## Exercise description
Without its pictures, the listing below is to be transcribed exactly.

## Dataset records
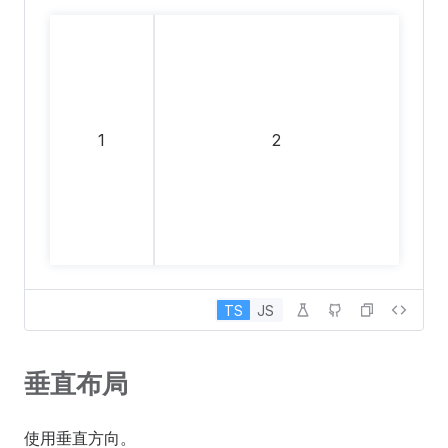
1
2
TS
JS
垂直布局
使用垂直方向。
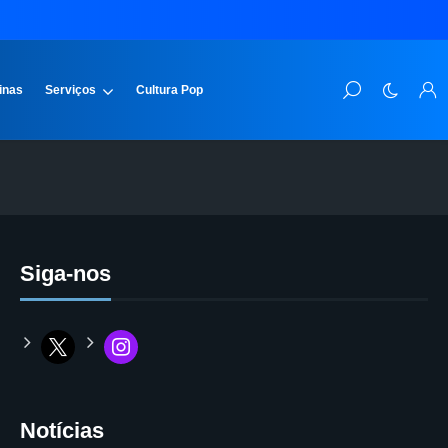
inas
Serviços
Cultura Pop
Siga-nos
Notícias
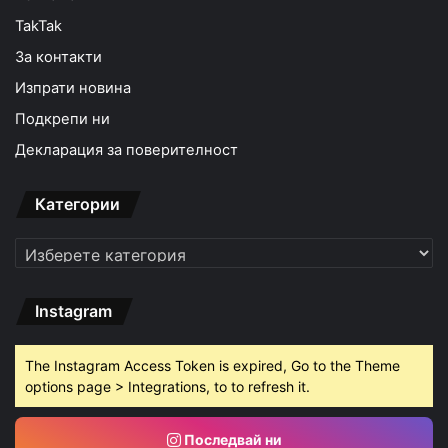
TakTak
За контакти
Изпрати новина
Подкрепи ни
Декларация за поверителност
Категории
Категории
Instagram
The Instagram Access Token is expired, Go to the Theme
options page > Integrations, to to refresh it.
Последвай ни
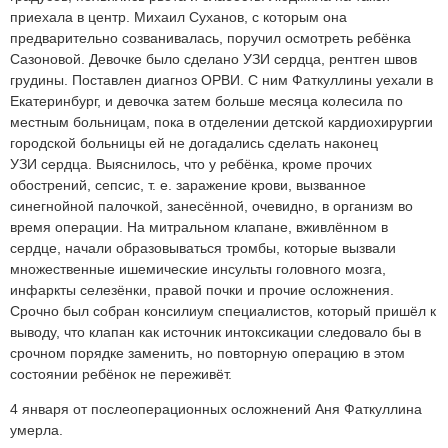
приехала в центр. Михаил Суханов, с которым она
предварительно созванивалась, поручил осмотреть ребёнка
Сазоновой. Девочке было сделано УЗИ сердца, рентген швов
грудины. Поставлен диагноз ОРВИ. С ним Фаткуллины уехали в
Екатеринбург, и девочка затем больше месяца колесила по
местным больницам, пока в отделении детской кардиохирургии
городской больницы ей не догадались сделать наконец
УЗИ сердца. Выяснилось, что у ребёнка, кроме прочих
обострений, сепсис, т. е. заражение крови, вызванное
синегнойной палочкой, занесённой, очевидно, в организм во
время операции. На митральном клапане, вживлённом в
сердце, начали образовываться тромбы, которые вызвали
множественные ишемические инсульты головного мозга,
инфаркты селезёнки, правой почки и прочие осложнения.
Срочно был собран консилиум специалистов, который пришёл к
выводу, что клапан как источник интоксикации следовало бы в
срочном порядке заменить, но повторную операцию в этом
состоянии ребёнок не переживёт.
4 января от послеоперационных осложнений Аня Фаткуллина
умерла.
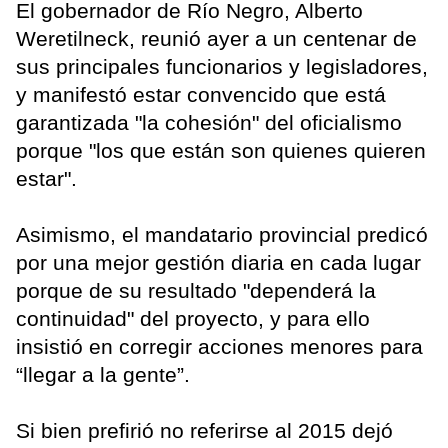
El gobernador de Río Negro, Alberto
Weretilneck, reunió ayer a un centenar de
sus principales funcionarios y legisladores,
y manifestó estar convencido que está
garantizada "la cohesión" del oficialismo
porque "los que están son quienes quieren
estar".
Asimismo, el mandatario provincial predicó
por una mejor gestión diaria en cada lugar
porque de su resultado "dependerá la
continuidad" del proyecto, y para ello
insistió en corregir acciones menores para
“llegar a la gente”.
Si bien prefirió no referirse al 2015 dejó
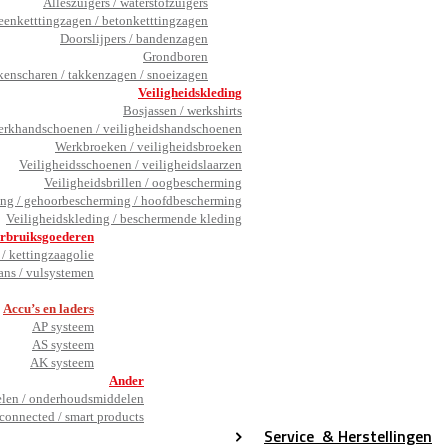
Alleszuigers / waterstofzuigers
eenketttingzagen / betonketttingzagen
Doorslijpers / bandenzagen
Grondboren
kenscharen / takkenzagen / snoeizagen
Veiligheidskleding
Bosjassen / werkshirts
rkhandschoenen / veiligheidshandschoenen
Werkbroeken / veiligheidsbroeken
Veiligheidsschoenen / veiligheidslaarzen
Veiligheidsbrillen / oogbescherming
ng / gehoorbescherming / hoofdbescherming
Veiligheidskleding / beschermende kleding
rbruiksgoederen
/ kettingzaagolie
ans / vulsystemen
_
Accu’s en laders
AP systeem
AS systeem
AK systeem
Ander
en / onderhoudsmiddelen
connected / smart products
Service
& Herstellingen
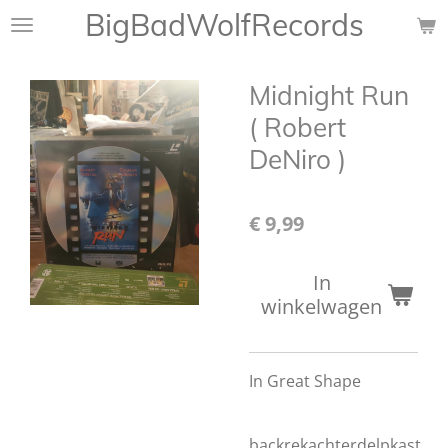
BigBadWolfRecords
Ga
direct
naar
Midnight Run
de
hoofdinhoud
( Robert
DeNiro )
€ 9,99
In
winkelwagen
In Great Shape
backrekachterdelpkast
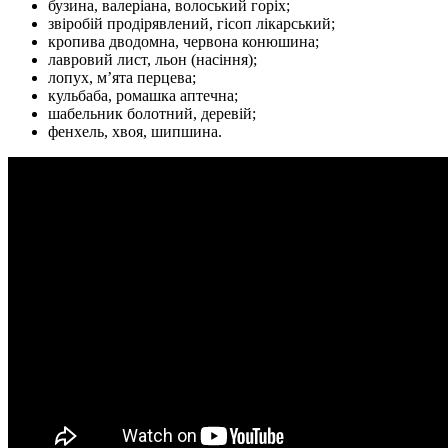
бузина, валеріана, волоський горіх;
звіробій продірявлений, гісоп лікарський;
кропива дводомна, червона конюшина;
лавровий лист, льон (насіння);
лопух, м’ята перцева;
кульбаба, ромашка аптечна;
шабельник болотний, деревій;
фенхель, хвоя, шипшина.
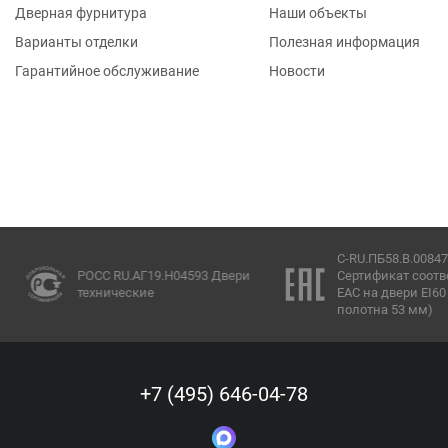
Дверная фурнитура
Наши объекты
Варианты отделки
Полезная информация
Гарантийное обслуживание
Новости
C-RU.ПБ58.В.00847/
РОСС RU.АГ19.Н04593 Двери
Сертификат соотве
технические
ЕАС на двери EI60 
полотна 53 мм)
+7 (495) 646-04-78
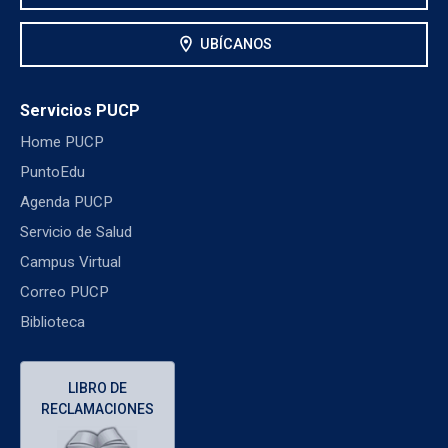
location_on
UBÍCANOS
Servicios PUCP
Home PUCP
PuntoEdu
Agenda PUCP
Servicio de Salud
Campus Virtual
Correo PUCP
Biblioteca
LIBRO DE
RECLAMACIONES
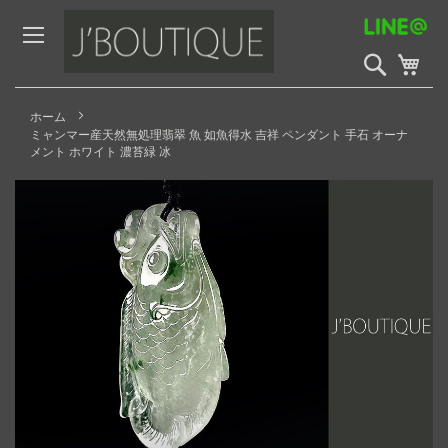
Skip
to
Content
検
My 
索
開
始
ホーム
ミャンマー産天然無処理翡翠 魚 如魚得水 吉祥 ペンダント 手石 オーナ
メント ホワイト 濃苔緑 冰
Skip
to
the
end
of
the
images
gallery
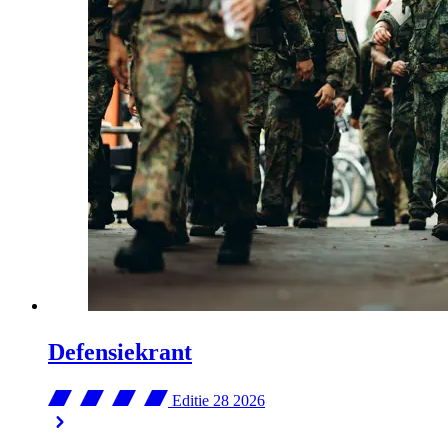
Defensiekrant
Editie 28
2026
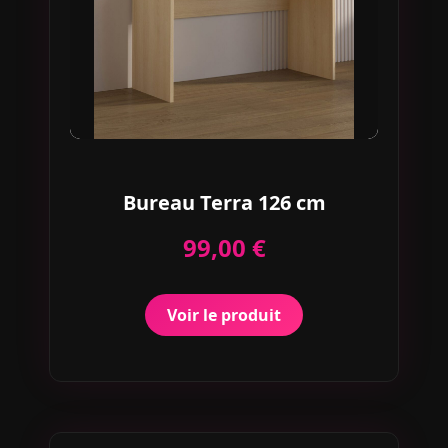
Bureau Terra 126 cm
99,00 €
Voir le produit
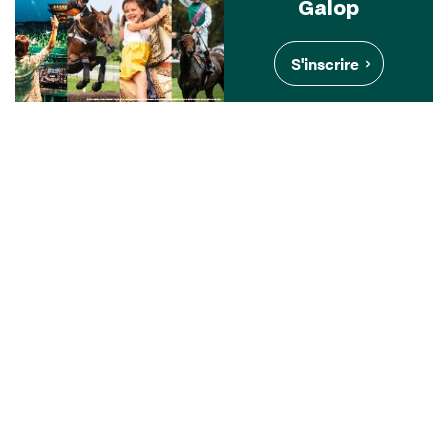
Galop
S'inscrire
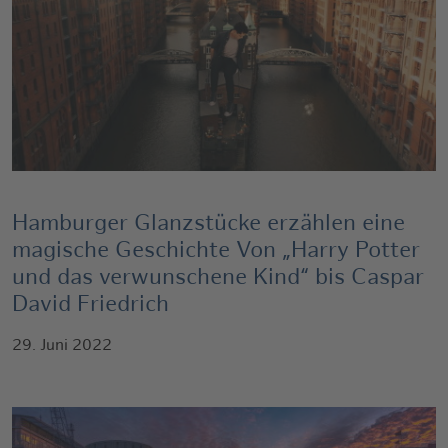
Hamburger Glanzstücke erzählen eine
magische Geschichte Von „Harry Potter
und das verwunschene Kind“ bis Caspar
David Friedrich
29. Juni 2022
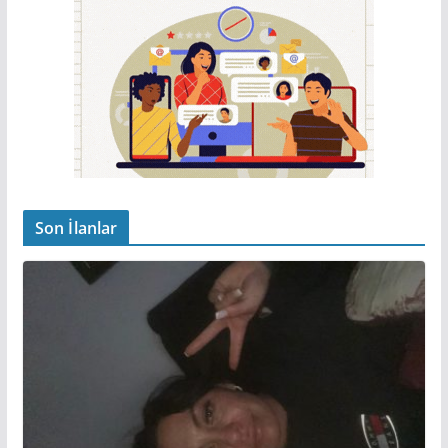
Son İlanlar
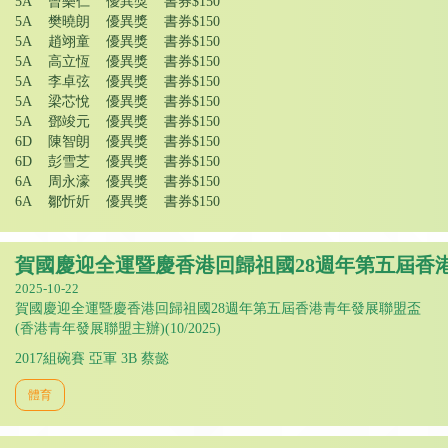
5A 曾樂仁 優異獎 書券$150
5A 樊曉朗 優異獎 書券$150
5A 趙翊童 優異獎 書券$150
5A 高立恆 優異獎 書券$150
5A 李卓弦 優異獎 書券$150
5A 梁芯悅 優異獎 書券$150
5A 鄧竣元 優異獎 書券$150
6D 陳智朗 優異獎 書券$150
6D 彭雪芝 優異獎 書券$150
6A 周永濠 優異獎 書券$150
6A 鄒忻妡 優異獎 書券$150
賀國慶迎全運暨慶香港回歸祖國28週年第五屆香
2025-10-22
賀國慶迎全運暨慶香港回歸祖國28週年第五屆香港青年發展聯盟盃
(香港青年發展聯盟主辦)(10/2025)
2017組碗賽 亞軍 3B 蔡懿
體育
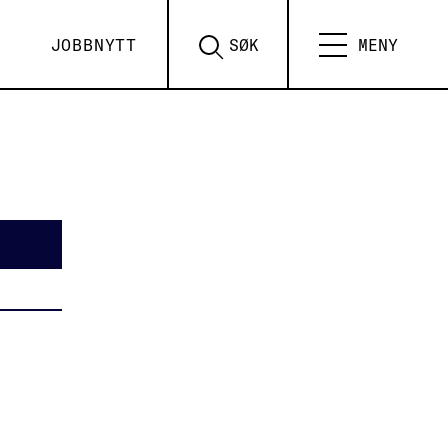
JOBBNYTT
SØK
MENY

## Completed exercise
1
2
TS
JS
垂直布局
使用垂直方向。
inas
Serviços
Cultura Pop
Siga-nos
Notícias
TakTak
За контакти
Изпрати новина
Подкрепи ни
Декларация за поверителност
Категории
Категории
Instagram
The Instagram Access Token is expired, Go to the Theme
options page > Integrations, to to refresh it.
Последвай ни
приехала в центр. Михаил Суханов, с которым она
предварительно созванивалась, поручил осмотреть ребёнка
Сазоновой. Девочке было сделано УЗИ сердца, рентген швов
грудины. Поставлен диагноз ОРВИ. С ним Фаткуллины уехали в
Екатеринбург, и девочка затем больше месяца колесила по
местным больницам, пока в отделении детской кардиохирургии
городской больницы ей не догадались сделать наконец
УЗИ сердца. Выяснилось, что у ребёнка, кроме прочих
обострений, сепсис, т. е. заражение крови, вызванное
синегнойной палочкой, занесённой, очевидно, в организм во
время операции. На митральном клапане, вживлённом в
сердце, начали образовываться тромбы, которые вызвали
множественные ишемические инсульты головного мозга,
инфаркты селезёнки, правой почки и прочие осложнения.
Срочно был собран консилиум специалистов, который пришёл к
выводу, что клапан как источник интоксикации следовало бы в
срочном порядке заменить, но повторную операцию в этом
состоянии ребёнок не переживёт.
4 января от послеоперационных осложнений Аня Фаткуллина
умерла.
El gobernador de Río Negro, Alberto
Weretilneck, reunió ayer a un centenar de
sus principales funcionarios y legisladores,
y manifestó estar convencido que está
garantizada "la cohesión" del oficialismo
porque "los que están son quienes quieren
estar".
Asimismo, el mandatario provincial predicó
por una mejor gestión diaria en cada lugar
porque de su resultado "dependerá la
continuidad" del proyecto, y para ello
insistió en corregir acciones menores para
“llegar a la gente”.
Si bien prefirió no referirse al 2015 dejó
Alleszuigers / waterstofzuigers
eenketttingzagen / betonketttingzagen
Doorslijpers / bandenzagen
Grondboren
kenscharen / takkenzagen / snoeizagen
Veiligheidskleding
Bosjassen / werkshirts
rkhandschoenen / veiligheidshandschoenen
Werkbroeken / veiligheidsbroeken
Veiligheidsschoenen / veiligheidslaarzen
Veiligheidsbrillen / oogbescherming
ng / gehoorbescherming / hoofdbescherming
Veiligheidskleding / beschermende kleding
rbruiksgoederen
/ kettingzaagolie
ans / vulsystemen
_
Accu’s en laders
AP systeem
AS systeem
AK systeem
Ander
en / onderhoudsmiddelen
connected / smart products
Service
& Herstellingen
BigBadWolfRecords
Ga
direct
naar
Midnight Run
de
hoofdinhoud
( Robert
DeNiro )
€ 9,99
In
winkelwagen
In Great Shape
backrekachterdelpkast
бузина, валеріана, волоський горіх;
звіробій продірявлений, гісоп лікарський;
кропива дводомна, червона конюшина;
лавровий лист, льон (насіння);
лопух, м’ята перцева;
кульбаба, ромашка аптечна;
шабельник болотний, деревій;
фенхель, хвоя, шипшина.
Дверная фурнитура
Наши объекты
Варианты отделки
Полезная информация
Гарантийное обслуживание
Новости
C-RU.ПБ58.В.00847/
РОСС RU.АГ19.Н04593 Двери
Сертификат соотве
технические
ЕАС на двери EI60 
полотна 53 мм)
+7 (495) 646-04-78
location_on
UBÍCANOS
Servicios PUCP
Home PUCP
PuntoEdu
Agenda PUCP
Servicio de Salud
Campus Virtual
Correo PUCP
Biblioteca
LIBRO DE
RECLAMACIONES
Skip
to
Content
検
My 
索
開
始
ホーム
ミャンマー産天然無処理翡翠 魚 如魚得水 吉祥 ペンダント 手石 オーナ
メント ホワイト 濃苔緑 冰
Skip
to
the
end
of
the
images
gallery
Defensiekrant
Editie 28
2026
Bureau Terra 126 cm
99,00 €
Voir le produit
Galop
S'inscrire
Hamburger Glanzstücke erzählen eine
magische Geschichte Von „Harry Potter
und das verwunschene Kind“ bis Caspar
David Friedrich
29. Juni 2022
Son İlanlar
5A 曾樂仁 優異獎 書券$150
5A 樊曉朗 優異獎 書券$150
5A 趙翊童 優異獎 書券$150
5A 高立恆 優異獎 書券$150
5A 李卓弦 優異獎 書券$150
5A 梁芯悅 優異獎 書券$150
5A 鄧竣元 優異獎 書券$150
6D 陳智朗 優異獎 書券$150
6D 彭雪芝 優異獎 書券$150
6A 周永濠 優異獎 書券$150
6A 鄒忻妡 優異獎 書券$150
賀國慶迎全運暨慶香港回歸祖國28週年第五屆香
2025-10-22
賀國慶迎全運暨慶香港回歸祖國28週年第五屆香港青年發展聯盟盃
(香港青年發展聯盟主辦)(10/2025)
2017組碗賽 亞軍 3B 蔡懿
體育
JOBBNYTT
SØK
MENY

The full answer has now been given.